Embudo Creek, also known as Rio Embudo, is formed by the confluence of the Rio Pueblo and Santa Barbara Creek near Peñasco in Taos County, New Mexico. The Embudo (named after the Spanish word meaning “funnel”) empties into the Rio Grande near the community of Embudo between two distinctively shaped buttes, thus creating a funnel effect. Before emptying into the Rio Grande the river flows through Dixon in Rio Arriba County. Irrigation canals (acequias) built in the 19th century to divert water from the headwaters of Embudo Creek are a continuing source of controversy.

==Geography==
The origins of Embudo Creek are in headwaters streams, the Rio Pueblo, Rio Santa Barbara, and Rio de los Trampas near North Truchas Peak,13024 ft, Jicarita Peak, 12835 ft, and Trampas Peak, 12172 ft, in the southern Sangre de Cristo Mountains. The headwaters of the Truchas and Santa Barbara rivers are in the Pecos Wilderness. All the rivers flow northwest and the Pueblo and Santa Barbara unite at Picuris Pueblo. The river below their union is called Embudo Creek. The Las Trampas joins the Embudo further downstream. The watershed of the Embubo and its tributaries is 28 mile east to west and a maximum of 16 mile north to south. The length of the Embudo from the junction of the Pueblo and Santa Barbara rivers to where the Embudo joins the Rio Grande is about 9 mile. The elevation of the Embudo where it joins the Rio Grande is about 5800 ft.

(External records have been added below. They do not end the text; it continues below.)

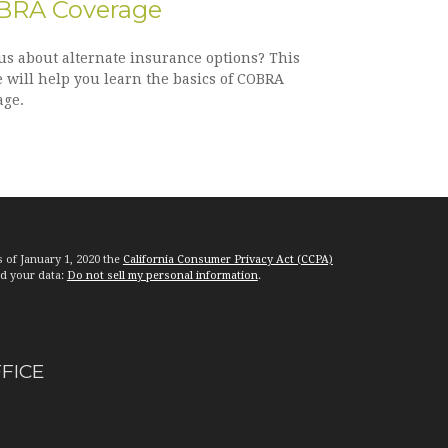
BRA Coverage
us about alternate insurance options? This
e will help you learn the basics of COBRA
age.
s of January 1, 2020 the
California Consumer Privacy Act (CCPA)
rd your data:
Do not sell my personal information
.
FFICE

Most of the Embudo watershed is located in Taos County but it laps over into Rio Arriba County. The area of the watershed is 305 sqmi. No incorporated towns or cities are in the watershed, but there are several communities: Dixon, Trampas, Peñasco, and the Picurus Pueblo are the largest. Irrigated agriculture is extensive around these communities.

==Water disputes and acequias==

Settlers on the Mora grant have constructed gravity-fed irrigation ditches (acequias) to divert water from three headwaters feeder streams into the Rio Pueblo on the western side of the Sangre de Cristos to the Mora River on the eastern side. The Rio Pueblo is an upstream source of Embudo Creek (and not the same as the Rio Pueblo de Taos) The first diversion of water from Alamitos Creek was built about 1820; the second diversion from the Rito de la Presa was built in 1864; and the third and largest diversion was from the Rito Angostura. This diversion via acequias took 20 families three years to construct from 1879 to 1882. The acequia was 8 mi long and "constructed without the benefit of sophisticated tools and engineering know-how, accomplishing the seemingly impossible task" of bringing water from one side of the mountains to the other. In drought years as much as one-half of the water of the Rio Pueblo is diverted to Mora County. In 2021, that water irrigated about 1900 acre of agricultural land owned by 143 users.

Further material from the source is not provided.